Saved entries
· · · · · · ·
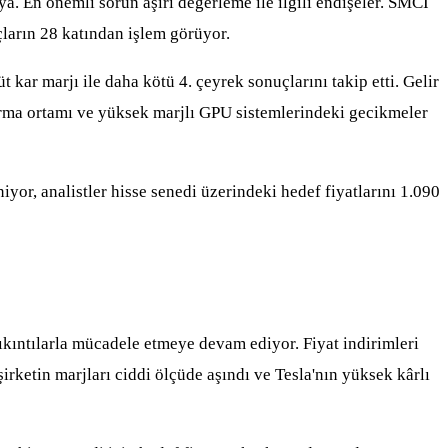
ya. En önemli sorun aşırı değerleme ile ilgili endişeler. SMCI
çların 28 katından işlem görüyor.
ar marjı ile daha kötü 4. çeyrek sonuçlarını takip etti. Gelir
ırma ortamı ve yüksek marjlı GPU sistemlerindeki gecikmeler
yor, analistler hisse senedi üzerindeki hedef fiyatlarını 1.090
sıkıntılarla mücadele etmeye devam ediyor. Fiyat indirimleri
rketin marjları ciddi ölçüde aşındı ve Tesla'nın yüksek kârlı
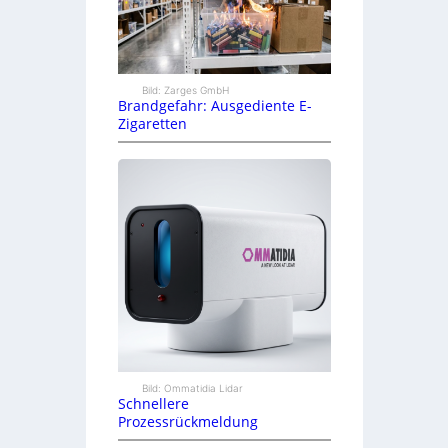
Bild: Zarges GmbH
Brandgefahr: Ausgediente E-
Zigaretten
Bild: Ommatidia Lidar
Schnellere
Prozessrückmeldung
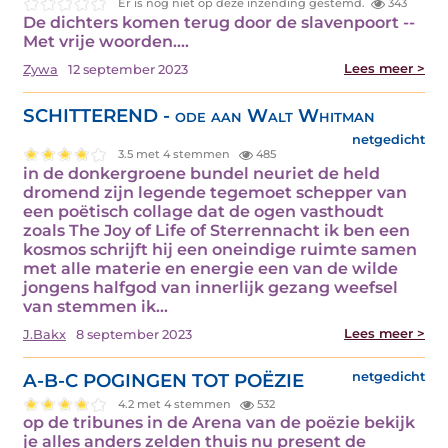
Er is nog niet op deze inzending gestemd.
343
De dichters komen terug door de slavenpoort --
Met vrije woorden.…
Lees meer >
Zywa
12 september 2023
SCHITTEREND - ode aan Walt Whitman
netgedicht
3.5 met 4 stemmen
485
in de donkergroene bundel neuriet de held
dromend zijn legende tegemoet schepper van
een poëtisch collage dat de ogen vasthoudt
zoals The Joy of Life of Sterrennacht ik ben een
kosmos schrijft hij een oneindige ruimte samen
met alle materie en energie een van de wilde
jongens halfgod van innerlijk gezang weefsel
van stemmen ik…
Lees meer >
J.Bakx
8 september 2023
A-B-C POGINGEN TOT POËZIE
netgedicht
4.2 met 4 stemmen
532
op de tribunes in de Arena van de poëzie bekijk
je alles anders zelden thuis nu present de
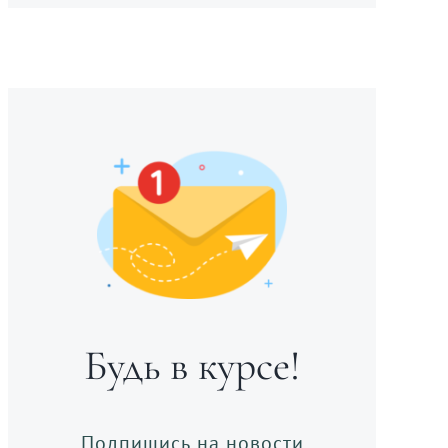
Будь в курсе!
Подпишись на новости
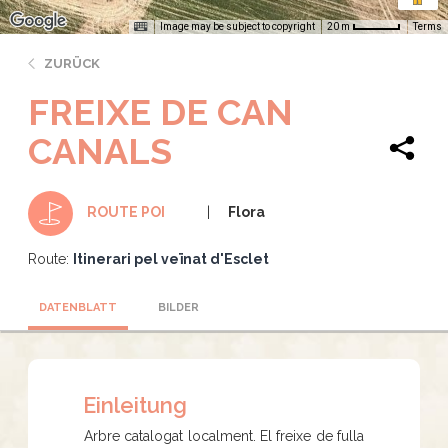
Image may be subject to copyright
Terms
20 m
ZURÜCK
FREIXE DE CAN
CANALS
Flora
ROUTE POI
Route:
Itinerari pel veïnat d'Esclet
DATENBLATT
BILDER
Einleitung
Arbre catalogat localment. El freixe de fulla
· · · · · · ·
◆ WHAT IS NEEDED: Check each line above for "stemmen" and give the number of lines that match, nothing more.

◆ WRITTEN RESPONSE: 3